- _Saved entries_

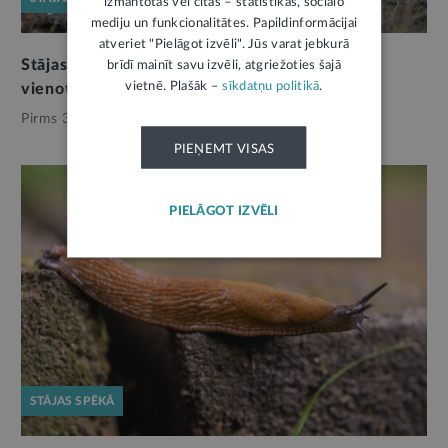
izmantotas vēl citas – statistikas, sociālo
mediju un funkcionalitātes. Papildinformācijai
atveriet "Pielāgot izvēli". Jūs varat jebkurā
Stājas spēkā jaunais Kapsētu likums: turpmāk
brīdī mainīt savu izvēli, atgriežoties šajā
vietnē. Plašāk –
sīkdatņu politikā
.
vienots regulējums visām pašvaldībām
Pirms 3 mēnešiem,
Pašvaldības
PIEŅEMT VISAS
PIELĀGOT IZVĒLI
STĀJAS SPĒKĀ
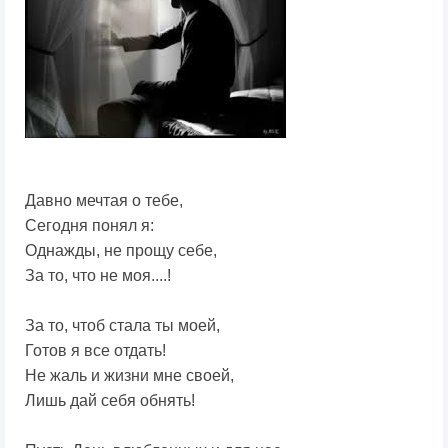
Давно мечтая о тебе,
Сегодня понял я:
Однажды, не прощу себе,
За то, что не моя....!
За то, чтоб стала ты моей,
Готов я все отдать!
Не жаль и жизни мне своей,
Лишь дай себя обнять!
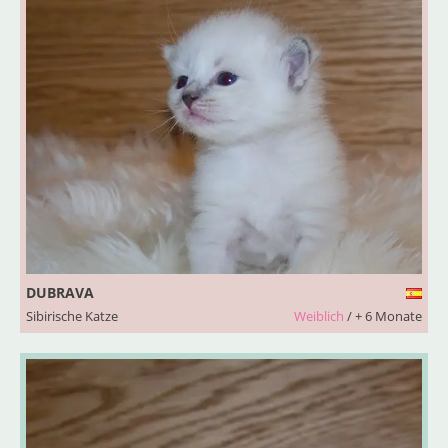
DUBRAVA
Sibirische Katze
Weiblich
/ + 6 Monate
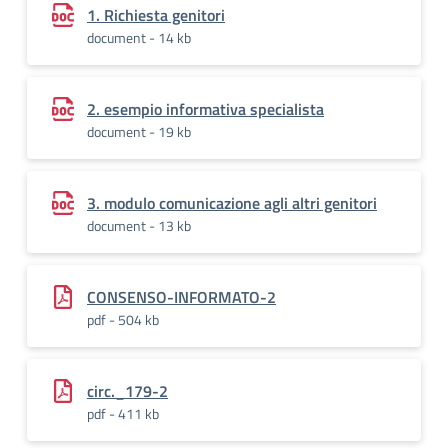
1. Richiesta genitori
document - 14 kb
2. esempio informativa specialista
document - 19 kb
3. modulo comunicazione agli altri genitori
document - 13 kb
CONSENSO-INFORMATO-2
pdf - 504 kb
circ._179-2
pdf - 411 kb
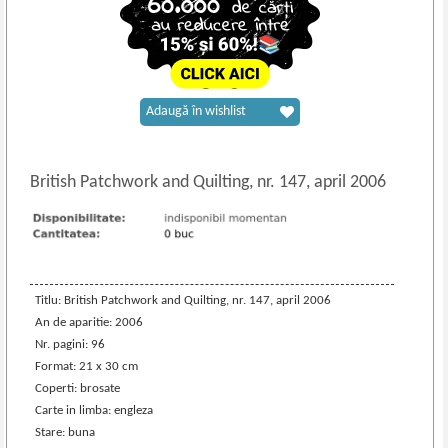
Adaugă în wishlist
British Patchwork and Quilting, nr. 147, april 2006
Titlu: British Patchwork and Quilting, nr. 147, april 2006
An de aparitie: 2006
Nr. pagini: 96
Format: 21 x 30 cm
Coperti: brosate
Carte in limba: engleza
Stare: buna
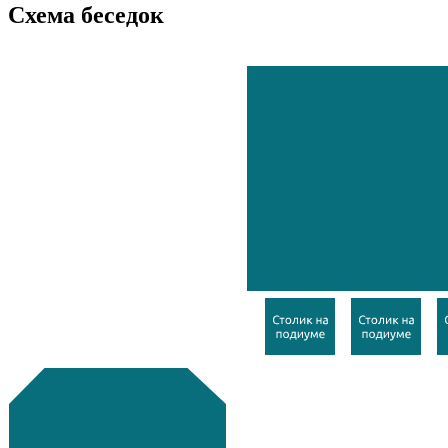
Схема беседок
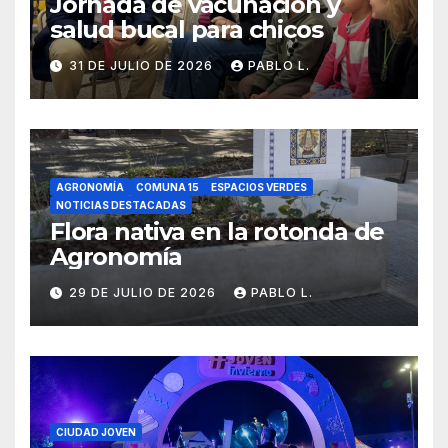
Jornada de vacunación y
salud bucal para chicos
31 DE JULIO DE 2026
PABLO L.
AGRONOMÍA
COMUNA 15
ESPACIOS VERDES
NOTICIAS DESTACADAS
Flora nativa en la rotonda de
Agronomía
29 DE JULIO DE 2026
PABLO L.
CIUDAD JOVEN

* * *

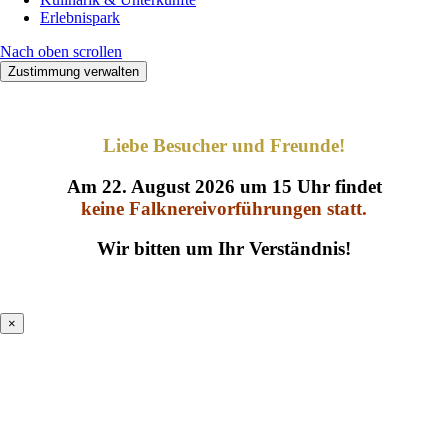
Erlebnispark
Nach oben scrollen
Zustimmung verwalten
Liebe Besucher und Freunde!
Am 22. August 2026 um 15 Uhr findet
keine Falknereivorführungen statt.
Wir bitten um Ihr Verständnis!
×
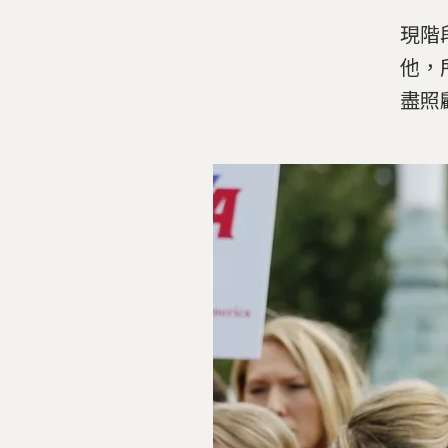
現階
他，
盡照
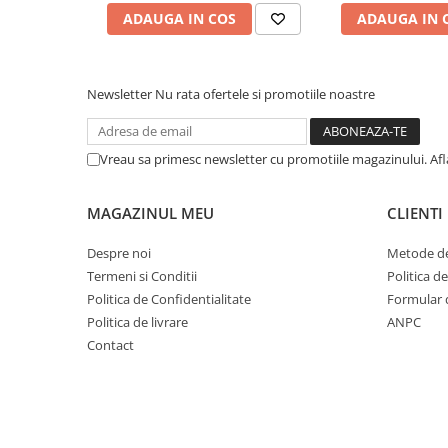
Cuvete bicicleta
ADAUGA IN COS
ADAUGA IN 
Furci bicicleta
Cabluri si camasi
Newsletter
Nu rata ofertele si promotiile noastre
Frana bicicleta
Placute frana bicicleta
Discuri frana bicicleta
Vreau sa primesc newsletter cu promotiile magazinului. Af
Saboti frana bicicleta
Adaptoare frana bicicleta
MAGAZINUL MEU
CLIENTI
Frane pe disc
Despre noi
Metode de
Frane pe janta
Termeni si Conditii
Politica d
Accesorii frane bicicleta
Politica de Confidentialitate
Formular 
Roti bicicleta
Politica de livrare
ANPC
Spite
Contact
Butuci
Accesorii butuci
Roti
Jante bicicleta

---

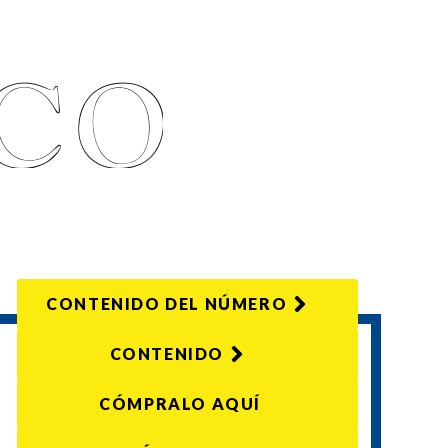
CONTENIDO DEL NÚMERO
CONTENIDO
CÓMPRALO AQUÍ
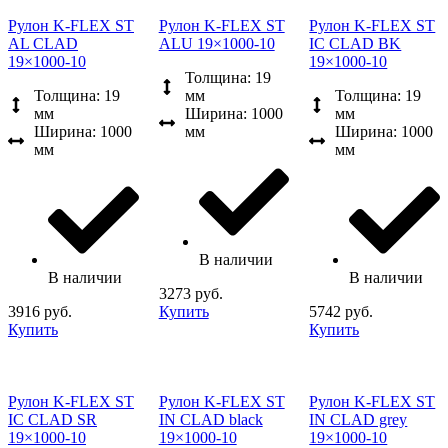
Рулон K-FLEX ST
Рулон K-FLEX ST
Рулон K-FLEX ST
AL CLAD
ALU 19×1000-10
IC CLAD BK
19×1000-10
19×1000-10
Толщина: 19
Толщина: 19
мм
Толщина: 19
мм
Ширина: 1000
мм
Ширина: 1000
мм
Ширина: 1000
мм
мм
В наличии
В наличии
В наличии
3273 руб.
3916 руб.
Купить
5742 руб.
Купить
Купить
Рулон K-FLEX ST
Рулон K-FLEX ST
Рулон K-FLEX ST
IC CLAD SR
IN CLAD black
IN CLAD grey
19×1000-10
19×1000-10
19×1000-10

- _Exercise details_
Look above for the line with "izmantotas vēl citas – statistikas, sociālo" and the line with "2. esempio informativa specialista", then restate exactly those two lines and all lines between them, with no pictures.

- _Your solution_
izmantotas vēl citas – statistikas, sociālo
mediju un funkcionalitātes. Papildinformācijai
atveriet "Pielāgot izvēli". Jūs varat jebkurā
Stājas spēkā jaunais Kapsētu likums: turpmāk
brīdī mainīt savu izvēli, atgriežoties šajā
vietnē. Plašāk –
sīkdatņu politikā
.
vienots regulējums visām pašvaldībām
Pirms 3 mēnešiem,
Pašvaldības
PIEŅEMT VISAS
PIELĀGOT IZVĒLI
STĀJAS SPĒKĀ
Давно мечтая о тебе,
Сегодня понял я:
Однажды, не прощу себе,
За то, что не моя....!
За то, чтоб стала ты моей,
Готов я все отдать!
Не жаль и жизни мне своей,
Лишь дай себя обнять!
DUBRAVA
Sibirische Katze
Weiblich
/ + 6 Monate
1. Richiesta genitori
document - 14 kb
2. esempio informativa specialista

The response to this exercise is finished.